I’m single and childless. Among many other things, this also means my money is my own; I answer to no one. A sense of complete power and control over my life is the benefit. The liability is there’s no one to answer to about impulse purchases. There’s nothing stopping me from retail therapy. I almost indulged today.
I went into a department store and saw a pair of lovely sterling silver hoop earrings. They were thicker than most hoops, so they looked substantial and more expensive. Seems every woman should have both gold and silver hoops. They are wardrobe basics. But my silver hoops got damaged years ago. I’ve been missing them for a while. This pair was even on sale, but I still could not justify spending money on a non-necessity.
I hung around the jewelry section for a while, looked at cheaper options but didn’t love them, went back to my coveted hoops, held them up to my ears in the mirror, fantasized about how great I would feel wearing them….then I remembered from my retail days many moons ago, that shoplifters usually hang out just a little too long, pretend to read labels or try things on and they look quietly interested.

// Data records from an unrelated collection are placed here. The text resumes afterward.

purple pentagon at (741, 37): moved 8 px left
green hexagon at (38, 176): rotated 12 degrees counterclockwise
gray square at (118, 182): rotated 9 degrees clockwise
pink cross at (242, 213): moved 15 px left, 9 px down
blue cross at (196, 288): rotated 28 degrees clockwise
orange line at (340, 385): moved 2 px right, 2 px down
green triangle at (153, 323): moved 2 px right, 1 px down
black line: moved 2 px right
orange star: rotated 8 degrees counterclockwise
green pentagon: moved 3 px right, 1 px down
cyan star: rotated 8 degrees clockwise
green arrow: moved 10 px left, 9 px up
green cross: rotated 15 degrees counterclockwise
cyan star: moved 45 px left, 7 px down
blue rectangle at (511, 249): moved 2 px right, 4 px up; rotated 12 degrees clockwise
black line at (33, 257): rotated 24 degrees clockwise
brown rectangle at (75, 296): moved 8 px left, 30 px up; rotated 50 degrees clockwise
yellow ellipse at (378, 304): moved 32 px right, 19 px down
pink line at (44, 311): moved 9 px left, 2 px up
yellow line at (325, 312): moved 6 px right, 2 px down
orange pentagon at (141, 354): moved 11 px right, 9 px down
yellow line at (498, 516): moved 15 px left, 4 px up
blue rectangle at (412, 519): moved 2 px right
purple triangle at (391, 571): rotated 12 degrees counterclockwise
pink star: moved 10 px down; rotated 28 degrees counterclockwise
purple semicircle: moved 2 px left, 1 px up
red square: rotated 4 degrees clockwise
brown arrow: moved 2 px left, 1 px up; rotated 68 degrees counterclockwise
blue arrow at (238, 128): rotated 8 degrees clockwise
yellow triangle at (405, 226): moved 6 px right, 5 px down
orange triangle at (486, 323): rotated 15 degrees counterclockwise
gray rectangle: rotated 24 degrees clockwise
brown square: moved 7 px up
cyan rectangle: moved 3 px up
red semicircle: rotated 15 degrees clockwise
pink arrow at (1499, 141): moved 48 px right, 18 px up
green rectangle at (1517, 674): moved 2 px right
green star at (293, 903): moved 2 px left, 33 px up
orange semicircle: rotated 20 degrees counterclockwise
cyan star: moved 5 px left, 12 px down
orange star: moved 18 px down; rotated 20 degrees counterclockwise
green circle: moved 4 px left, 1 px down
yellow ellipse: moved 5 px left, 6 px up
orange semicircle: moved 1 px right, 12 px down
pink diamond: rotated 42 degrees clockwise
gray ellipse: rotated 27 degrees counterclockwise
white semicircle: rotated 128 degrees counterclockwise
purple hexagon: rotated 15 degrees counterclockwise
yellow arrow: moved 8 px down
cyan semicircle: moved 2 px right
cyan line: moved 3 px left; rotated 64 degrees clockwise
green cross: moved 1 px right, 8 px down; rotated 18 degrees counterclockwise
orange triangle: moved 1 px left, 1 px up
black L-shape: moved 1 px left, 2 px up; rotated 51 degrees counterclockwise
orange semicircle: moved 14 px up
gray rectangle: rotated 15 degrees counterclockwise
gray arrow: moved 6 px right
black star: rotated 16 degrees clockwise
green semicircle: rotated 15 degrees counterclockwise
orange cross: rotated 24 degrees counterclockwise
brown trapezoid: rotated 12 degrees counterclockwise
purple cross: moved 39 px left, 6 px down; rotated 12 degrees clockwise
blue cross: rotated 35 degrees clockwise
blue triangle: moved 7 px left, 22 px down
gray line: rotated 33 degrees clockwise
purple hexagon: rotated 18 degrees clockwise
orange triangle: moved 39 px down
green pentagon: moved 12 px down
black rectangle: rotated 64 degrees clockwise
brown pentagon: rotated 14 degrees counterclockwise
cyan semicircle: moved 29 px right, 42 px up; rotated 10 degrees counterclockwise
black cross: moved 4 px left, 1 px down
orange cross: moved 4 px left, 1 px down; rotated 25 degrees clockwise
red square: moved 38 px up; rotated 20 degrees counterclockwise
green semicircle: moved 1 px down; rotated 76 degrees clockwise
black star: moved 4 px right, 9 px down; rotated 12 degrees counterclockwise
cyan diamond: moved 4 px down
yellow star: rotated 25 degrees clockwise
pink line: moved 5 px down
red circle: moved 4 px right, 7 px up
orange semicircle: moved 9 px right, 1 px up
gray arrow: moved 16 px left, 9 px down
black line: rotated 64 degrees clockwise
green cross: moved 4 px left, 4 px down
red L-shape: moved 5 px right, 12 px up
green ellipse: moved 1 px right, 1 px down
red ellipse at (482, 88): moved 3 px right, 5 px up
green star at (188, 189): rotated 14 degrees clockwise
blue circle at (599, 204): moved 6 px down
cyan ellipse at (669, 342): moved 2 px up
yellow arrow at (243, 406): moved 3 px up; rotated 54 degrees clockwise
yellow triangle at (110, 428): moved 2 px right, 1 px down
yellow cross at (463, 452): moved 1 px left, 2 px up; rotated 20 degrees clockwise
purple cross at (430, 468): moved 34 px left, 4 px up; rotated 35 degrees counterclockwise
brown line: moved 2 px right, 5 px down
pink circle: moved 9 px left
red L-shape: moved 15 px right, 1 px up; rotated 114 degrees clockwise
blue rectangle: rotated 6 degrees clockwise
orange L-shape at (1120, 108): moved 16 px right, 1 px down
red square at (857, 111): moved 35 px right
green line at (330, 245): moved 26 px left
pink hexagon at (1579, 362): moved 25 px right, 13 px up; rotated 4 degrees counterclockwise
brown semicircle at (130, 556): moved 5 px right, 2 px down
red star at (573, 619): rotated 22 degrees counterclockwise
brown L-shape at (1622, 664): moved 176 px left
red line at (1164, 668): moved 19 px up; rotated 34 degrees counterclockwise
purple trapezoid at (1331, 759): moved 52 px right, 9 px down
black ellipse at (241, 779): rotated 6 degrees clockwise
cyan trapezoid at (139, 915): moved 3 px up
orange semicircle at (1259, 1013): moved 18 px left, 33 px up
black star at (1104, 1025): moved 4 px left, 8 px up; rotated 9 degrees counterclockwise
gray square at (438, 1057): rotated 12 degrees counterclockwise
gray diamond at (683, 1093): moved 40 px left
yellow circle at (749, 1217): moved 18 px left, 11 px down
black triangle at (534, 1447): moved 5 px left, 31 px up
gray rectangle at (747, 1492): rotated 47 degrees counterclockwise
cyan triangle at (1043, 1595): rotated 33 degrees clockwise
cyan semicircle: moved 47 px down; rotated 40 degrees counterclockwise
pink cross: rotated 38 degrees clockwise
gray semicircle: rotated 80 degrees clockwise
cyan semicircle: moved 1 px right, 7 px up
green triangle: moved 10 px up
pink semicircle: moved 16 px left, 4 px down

No sooner had I thought this, when I heard an urgent call over the P.A. system: “Security to zone eight. Security to zone eight.” Was the jewelry department zone eight? Yikes. I thought it and it happened. Talk about instant manifestation.
I told myself I could buy the earrings as a celebratory milestone marker. Once I’ve lost thirty pounds, I will treat myself. It was hard to do that, because I’ve never denied myself an affordable bauble before. But making the choice and sticking to it felt like adulthood.
Once out of the department store, I had to make the choice to delay gratification once more; deliciousness filled the air. I was ravenous and there were foods of all kinds beckoning me. It would have been so, so, so, so easy – I mean really easy – to indulge in everything prohibited from my diet. I could smell the sizzle of steaks at the restaurant and dreamt of one with mounds of garlic mashed potatoes. The bakery had chocolate croissants wooing me with their smiles. It was all too tempting.
I realized that in the past, I would have taken each opportunity to enjoy tasty offerings. I told myself I already know how garlic potatoes and croissants taste. They wouldn’t be a new experience. There would only be temporary bliss followed by days of regret. I had to show myself the door and just go to the car and eat a tomato from my mother’s garden. And it worked. The hunger stopped. I survived and I stuck to the plan of no sugar and starch until Christmas.
This year’s Christmas cookies will be the sweetest yet – a well-deserved, much-delayed reward. I expect it’ll be very gratifying.